_ASSIGNED TASK:_
Nothing but the lines below from the one with "Review: 3 Monate mit der E-Gi" through the one with "تدقيق: جمان الرشدان" should be output, each exactly as given, and no pictures.

Extracted page text data
--------------------

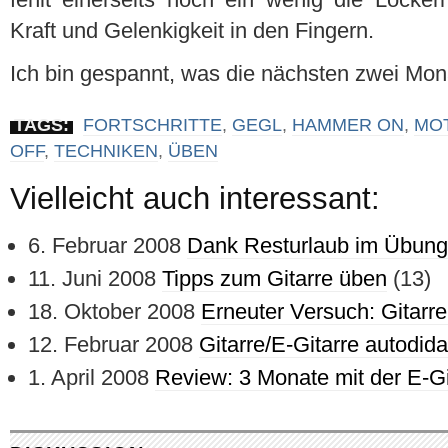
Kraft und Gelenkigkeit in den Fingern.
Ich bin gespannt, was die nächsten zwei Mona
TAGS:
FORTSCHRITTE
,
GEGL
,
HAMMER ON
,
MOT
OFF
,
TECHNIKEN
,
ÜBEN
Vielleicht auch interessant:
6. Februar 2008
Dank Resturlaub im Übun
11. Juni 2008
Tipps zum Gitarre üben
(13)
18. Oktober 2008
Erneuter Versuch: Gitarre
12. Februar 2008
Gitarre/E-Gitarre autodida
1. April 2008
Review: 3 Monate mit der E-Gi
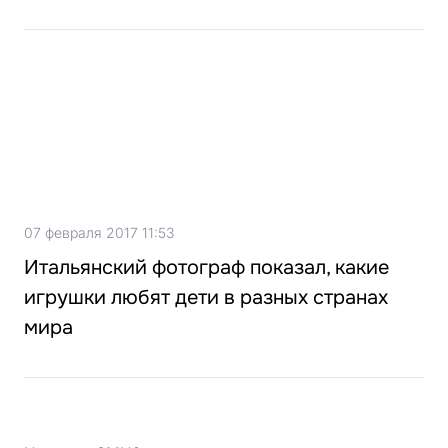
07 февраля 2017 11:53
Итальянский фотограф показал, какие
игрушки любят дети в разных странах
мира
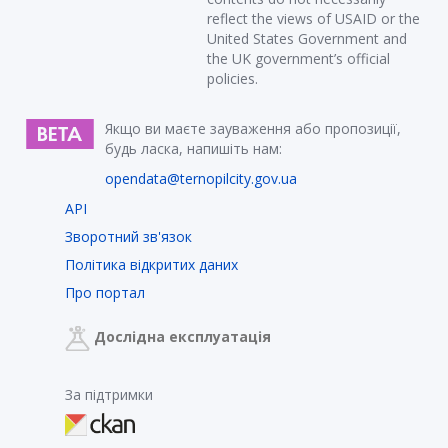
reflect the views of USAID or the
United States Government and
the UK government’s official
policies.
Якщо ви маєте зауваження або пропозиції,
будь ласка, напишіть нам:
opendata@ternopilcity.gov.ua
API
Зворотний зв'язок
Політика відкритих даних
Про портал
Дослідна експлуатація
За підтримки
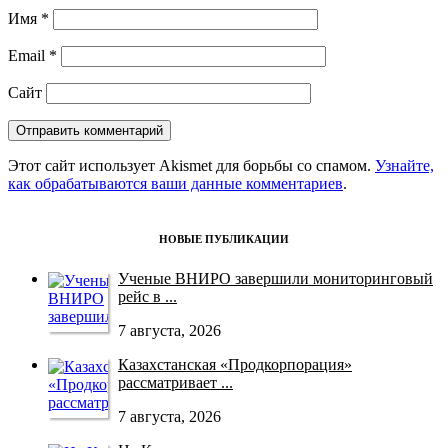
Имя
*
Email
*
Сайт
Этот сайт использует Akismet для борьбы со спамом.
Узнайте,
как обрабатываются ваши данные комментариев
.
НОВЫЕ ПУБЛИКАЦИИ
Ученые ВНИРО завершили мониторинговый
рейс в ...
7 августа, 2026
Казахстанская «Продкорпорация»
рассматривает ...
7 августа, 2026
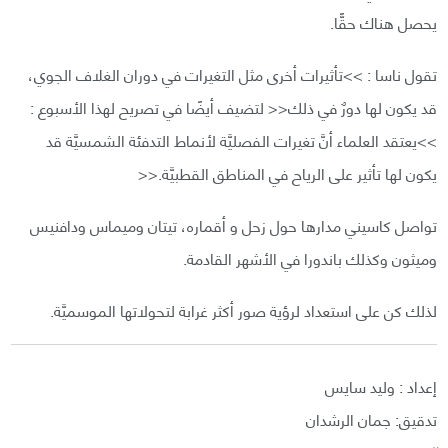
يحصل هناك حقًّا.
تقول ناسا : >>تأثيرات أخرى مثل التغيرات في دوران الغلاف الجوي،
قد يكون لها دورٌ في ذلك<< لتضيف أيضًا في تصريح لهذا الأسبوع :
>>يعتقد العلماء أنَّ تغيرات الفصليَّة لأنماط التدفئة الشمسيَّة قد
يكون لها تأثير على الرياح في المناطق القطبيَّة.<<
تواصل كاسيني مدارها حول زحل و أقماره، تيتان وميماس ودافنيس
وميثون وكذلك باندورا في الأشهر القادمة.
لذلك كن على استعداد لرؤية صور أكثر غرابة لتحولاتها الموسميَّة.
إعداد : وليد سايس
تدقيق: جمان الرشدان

--------------------

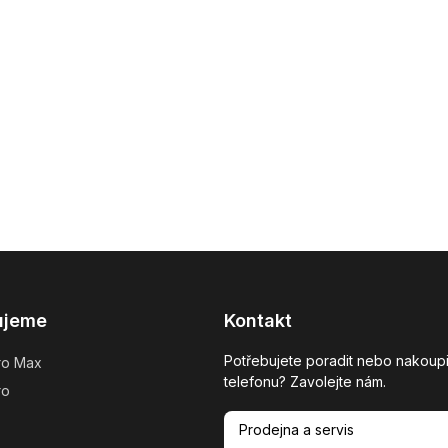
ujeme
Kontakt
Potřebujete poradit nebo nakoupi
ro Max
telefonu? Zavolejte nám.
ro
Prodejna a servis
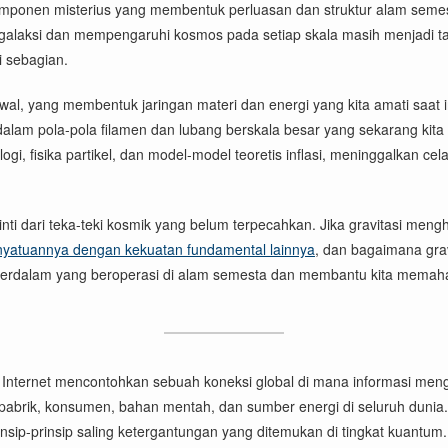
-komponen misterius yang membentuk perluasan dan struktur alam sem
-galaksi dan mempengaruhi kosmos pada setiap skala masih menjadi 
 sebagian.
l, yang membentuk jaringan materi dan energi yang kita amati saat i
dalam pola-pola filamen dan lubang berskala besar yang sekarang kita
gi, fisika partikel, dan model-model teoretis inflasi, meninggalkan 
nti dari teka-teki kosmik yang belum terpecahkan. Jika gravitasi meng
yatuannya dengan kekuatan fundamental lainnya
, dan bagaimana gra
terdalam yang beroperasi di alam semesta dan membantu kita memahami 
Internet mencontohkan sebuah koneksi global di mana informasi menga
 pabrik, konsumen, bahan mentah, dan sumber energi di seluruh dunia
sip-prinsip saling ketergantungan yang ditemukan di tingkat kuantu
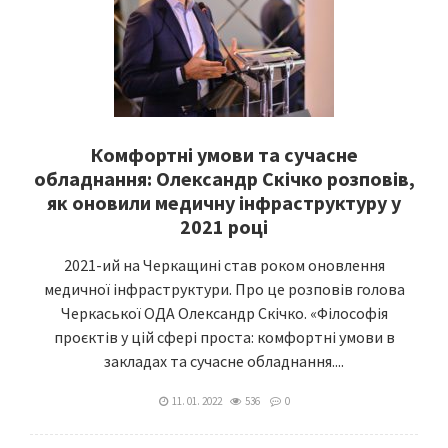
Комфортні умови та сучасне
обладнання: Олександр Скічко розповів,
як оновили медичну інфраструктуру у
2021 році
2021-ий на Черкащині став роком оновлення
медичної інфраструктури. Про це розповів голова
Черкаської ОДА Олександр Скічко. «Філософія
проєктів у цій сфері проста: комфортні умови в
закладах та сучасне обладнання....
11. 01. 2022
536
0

--------------------

_YOUR SOLUTION:_
Review: 3 Monate mit der E-Gi
07 февраля 2017 11:53
Итальянский фотограф показал, какие
игрушки любят дети в разных странах
мира
reflect the views of USAID or the
United States Government and
the UK government’s official
policies.
Якщо ви маєте зауваження або пропозиції,
будь ласка, напишіть нам:
opendata@ternopilcity.gov.ua
API
Зворотний зв'язок
Політика відкритих даних
Про портал
Дослідна експлуатація
За підтримки
Имя
*
Email
*
Сайт
Этот сайт использует Akismet для борьбы со спамом.
Узнайте,
как обрабатываются ваши данные комментариев
.
НОВЫЕ ПУБЛИКАЦИИ
Ученые ВНИРО завершили мониторинговый
рейс в ...
7 августа, 2026
Казахстанская «Продкорпорация»
рассматривает ...
7 августа, 2026
يحصل هناك حقًّا.
تقول ناسا : >>تأثيرات أخرى مثل التغيرات في دوران الغلاف الجوي،
قد يكون لها دورٌ في ذلك<< لتضيف أيضًا في تصريح لهذا الأسبوع :
>>يعتقد العلماء أنَّ تغيرات الفصليَّة لأنماط التدفئة الشمسيَّة قد
يكون لها تأثير على الرياح في المناطق القطبيَّة.<<
تواصل كاسيني مدارها حول زحل و أقماره، تيتان وميماس ودافنيس
وميثون وكذلك باندورا في الأشهر القادمة.
لذلك كن على استعداد لرؤية صور أكثر غرابة لتحولاتها الموسميَّة.
إعداد : وليد سايس
تدقيق: جمان الرشدان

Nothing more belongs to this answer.